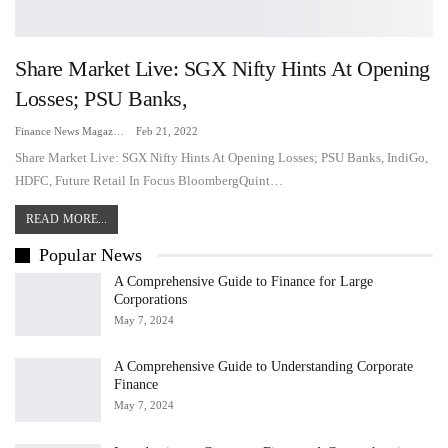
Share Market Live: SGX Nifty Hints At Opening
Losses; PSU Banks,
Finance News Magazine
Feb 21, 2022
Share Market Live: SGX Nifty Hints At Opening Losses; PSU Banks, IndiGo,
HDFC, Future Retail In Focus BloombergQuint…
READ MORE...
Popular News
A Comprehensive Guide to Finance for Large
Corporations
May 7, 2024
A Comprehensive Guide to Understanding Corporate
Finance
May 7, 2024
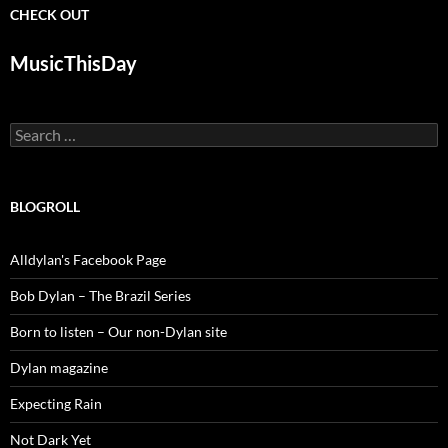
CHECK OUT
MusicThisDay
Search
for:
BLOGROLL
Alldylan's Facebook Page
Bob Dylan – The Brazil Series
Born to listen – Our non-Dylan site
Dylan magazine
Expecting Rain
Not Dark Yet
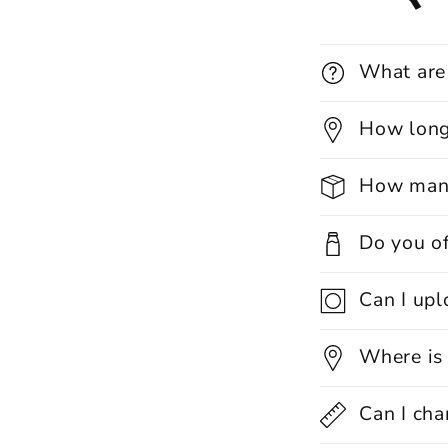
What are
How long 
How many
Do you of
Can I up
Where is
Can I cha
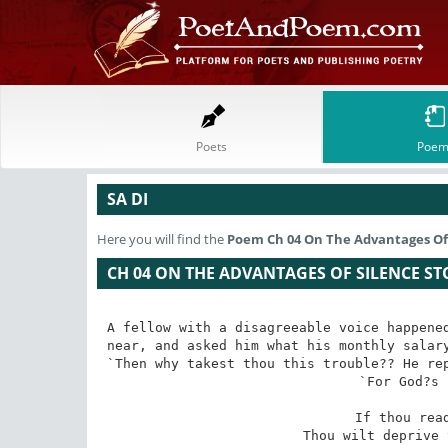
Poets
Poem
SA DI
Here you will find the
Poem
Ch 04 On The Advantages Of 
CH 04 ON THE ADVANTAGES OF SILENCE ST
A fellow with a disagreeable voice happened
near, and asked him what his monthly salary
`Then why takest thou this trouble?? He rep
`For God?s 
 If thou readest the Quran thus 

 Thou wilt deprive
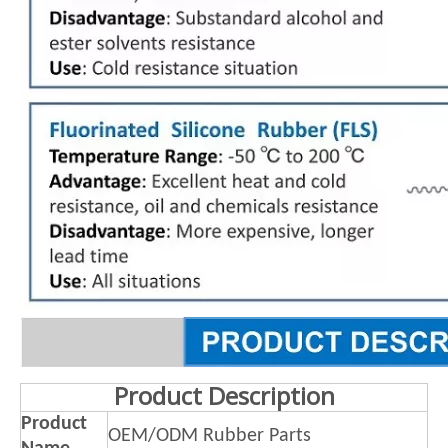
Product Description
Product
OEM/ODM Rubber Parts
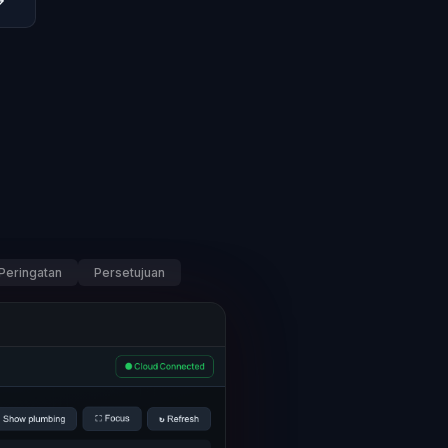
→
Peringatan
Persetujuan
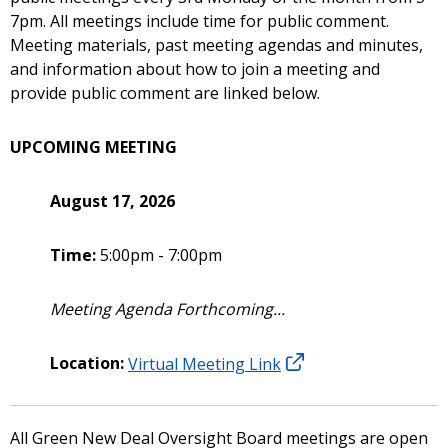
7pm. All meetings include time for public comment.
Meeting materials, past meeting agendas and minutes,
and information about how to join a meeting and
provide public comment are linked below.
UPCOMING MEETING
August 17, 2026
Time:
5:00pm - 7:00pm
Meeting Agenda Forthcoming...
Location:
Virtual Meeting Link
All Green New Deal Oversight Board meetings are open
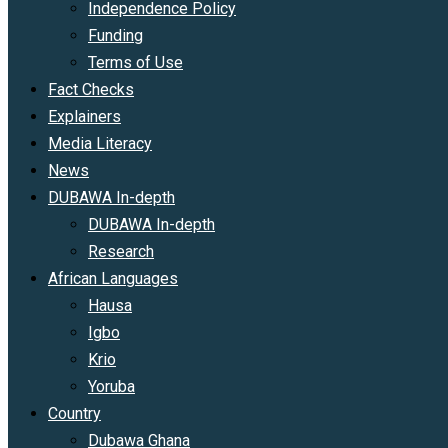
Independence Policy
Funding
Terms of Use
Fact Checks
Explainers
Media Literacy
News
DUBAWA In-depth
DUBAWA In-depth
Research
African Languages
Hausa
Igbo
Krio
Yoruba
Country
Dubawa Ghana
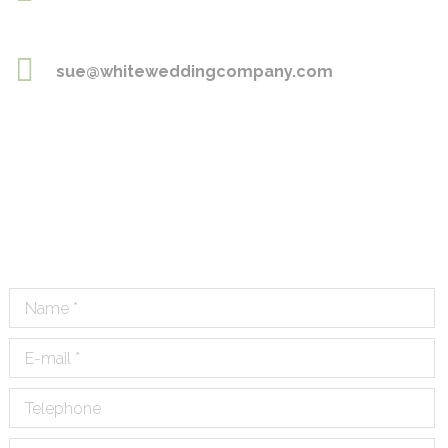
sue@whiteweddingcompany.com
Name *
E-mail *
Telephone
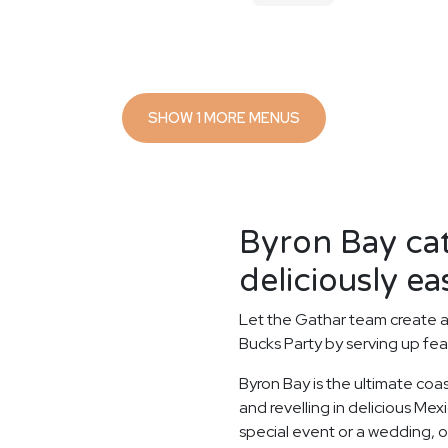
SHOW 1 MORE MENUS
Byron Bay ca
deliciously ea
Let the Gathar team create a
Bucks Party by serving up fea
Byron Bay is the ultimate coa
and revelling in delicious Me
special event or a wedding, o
┄┄┄┄┄┄
Copy exactly the lines from the first line of the records above through the line with "Meeting Agenda Forthcoming...", both included, and nothing else. Pictures stay out.

Result of this exercise:
Share Market Live: SGX Nifty Hints At Opening
Losses; PSU Banks,
Finance News Magazine
Feb 21, 2022
Share Market Live: SGX Nifty Hints At Opening Losses; PSU Banks, IndiGo,
HDFC, Future Retail In Focus BloombergQuint…
READ MORE...
Popular News
A Comprehensive Guide to Finance for Large
Corporations
May 7, 2024
A Comprehensive Guide to Understanding Corporate
Finance
May 7, 2024
CHECK OUT
MusicThisDay
Search
for:
BLOGROLL
Alldylan's Facebook Page
Bob Dylan – The Brazil Series
Born to listen – Our non-Dylan site
Dylan magazine
Expecting Rain
Not Dark Yet
What are
How long 
How many
Do you of
Can I up
Where is
Can I cha
Poets
Poem
SA DI
Here you will find the
Poem
Ch 04 On The Advantages Of 
CH 04 ON THE ADVANTAGES OF SILENCE ST
A fellow with a disagreeable voice happened
near, and asked him what his monthly salary
`Then why takest thou this trouble?? He rep
`For God?s 
 If thou readest the Quran thus 

 Thou wilt deprive
Product Description
Product
OEM/ODM Rubber Parts
→
Peringatan
Persetujuan
7pm. All meetings include time for public comment.
Meeting materials, past meeting agendas and minutes,
and information about how to join a meeting and
provide public comment are linked below.
UPCOMING MEETING
August 17, 2026
Time:
5:00pm - 7:00pm
Meeting Agenda Forthcoming...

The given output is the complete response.